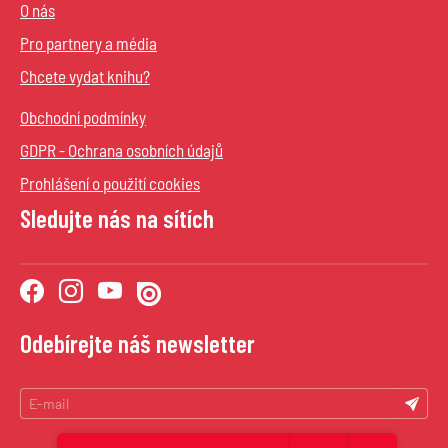
O nás
Pro partnery a média
Chcete vydat knihu?
Obchodní podmínky
GDPR - Ochrana osobních údajů
Prohlášení o použití cookies
Sledujte nás na sítích
Odebírejte náš newsletter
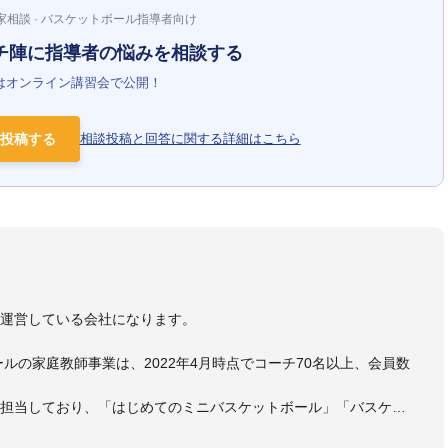
家相談 · バスケットボール指導者向け
チ陣に指導者の悩みを相談する
はオンライン講習会で公開！
投稿する
相談投稿と回答に関する詳細はこちら
）
を運営している会社になります。
ールの家庭教師事業は、2022年4月時点でコーチ70名以上、会員数
も担当しており、「はじめてのミニバスケットボール」「バスケッ
ットボール判断力を高めるトレーニングブック」「バスケットボール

********************

- **WORK INSTRUCTIONS**
Output nothing but the lines from the one containing "相談投稿と回答に関する詳細はこちら" to the end of the listing, both of those included, exactly as given.

- **RESPONSE**
相談投稿と回答に関する詳細はこちら
）
を運営している会社になります。
ールの家庭教師事業は、2022年4月時点でコーチ70名以上、会員数
も担当しており、「はじめてのミニバスケットボール」「バスケッ
ットボール判断力を高めるトレーニングブック」「バスケットボール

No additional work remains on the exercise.